Let $U$ be an $n$-dimensional subspace of $L:=L_2([-1,1])$. Let $F$ be an acting on $L$, given at $f \in L$ $$ (Ff)(x):=\int_{-1}^1 \frac{\sin a(x-y)}{(x-y)}f(y) dy, \quad x \in [-1,1], \quad a>0. $$ Let $\lambda_n(a), \, n=0,1,2\ldots,$ be the eigenvalues of $F$. Using Rayleigh-Ritz Theorem show that for all $n>a$ $$ \lambda_n(a)\geq \min_{U/\{0\}}\frac{\|Ff\|_L}{\|f\|_L}. $$
Thank you.
Since no one more knowledgeable has answered this, let me make an attempt. I will look at a closely related operator namely $$ (Ff)(x) = \int_{-1}^1 \frac{\sin (a (x-y))}{ (x-y)} 1_{[-2,2]}(x-y) f(y) dy $$ which seems to be exactly what you have (check?) Here $1_{[-2,2]}$ is the indicator of the set $[-2,2]$. Introducing it does not change the integral over $x \in [-1,1]$.
I will use $\|\cdot\|_2$ for the norm of $L^2([-1,1]) =: L^2[-1,1]$.
Now, we can use the corollary 4.28 of Brezis's functional analysis (p. 114 on English version) which says that if $g$ is a fixed function in $L^1(\mathbb{R})$ and $\mathcal{B}$ is a bounded set in $L^p(\mathbb{R})$ for $p \in [1,\infty)$, and we let $\mathcal{F} = g * \mathcal{B}$, then $\mathcal{F}|_{\Omega}$ has compact closure in $L^p(\Omega)$ for any measurable set $\Omega$ with finite measure.
Apply the above with $g(y) = \frac{\sin(ay)}{y} 1_{[-2,2]}(y)$ and $\mathcal{B}= \{ f: \| f\|_2 \le 1\}$, $p = 2$ and $\Omega = [-1,1]$ to conclude that $F:L^2[-1,1] \to L^2[-1,1]$ is a compact operator.
Now, here is a general statement of the Rayleigh-Ritz from Garling's Inequalities (p. 246)

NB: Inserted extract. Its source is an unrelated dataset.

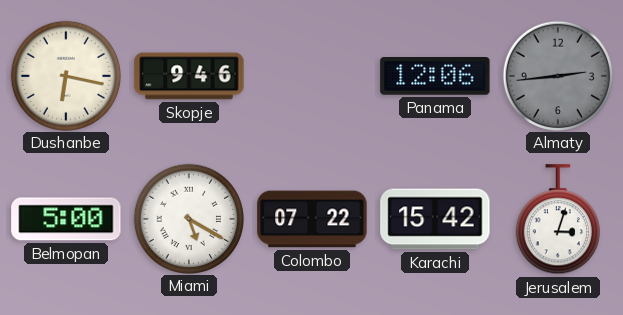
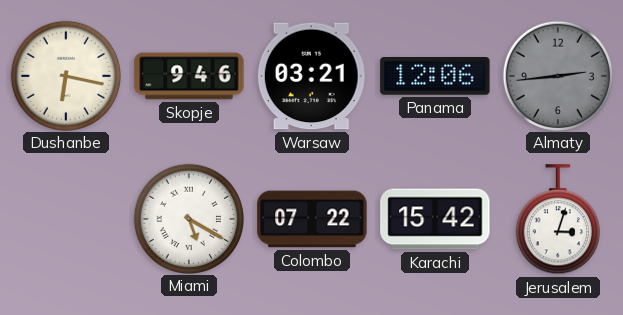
Warsaw: none -> 03:21
Belmopan: 5:00 -> none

Suppose that $T = \sum_{n=1}^\infty s_n(T) \langle \cdot,x_n\rangle y_n \in K(H_1,H_2)$ (that is compact from $H_1$ to $H_2$) where $(x_n)$ and $(y_n)$ are orthonomral sequences in $H_1$ and $H_2$, respectively, and $(s_n(T))$ is a decreasing sequence of non-negative real numbers, then $$ s_n(T) = \inf \big\{ \| T_{|J^\perp} \|:\; \text{dim} J < n\big\} $$ where $ \|T_{|J^\perp}\|$ is the norm of $T$ restricted to $J^\perp$, that is $$ \|T_{|J^\perp}\| = \sup\{ \|T(x)\|:\; \|x\| \le 1, x \in J^\perp\} $$ Note that this is also the same as $$ \|T_{|J^\perp}\| = \sup\Big\{ \frac{\|T(x)\|}{\|x\|}:\; x \in J^\perp \setminus\{0\}\Big\} $$
Take $T$ to be our $F$ operator (and $H_1 = H_2 = L^2[-1,1]$). Since $F$ is compact it has such a representation and putting the pieces together should give you the result you want for the singular values, and it seems that you are missing a $\perp$ in your statement. You might also try to show that the operator is positive (self-adjoint) in which case the result holds for eigenvalues too.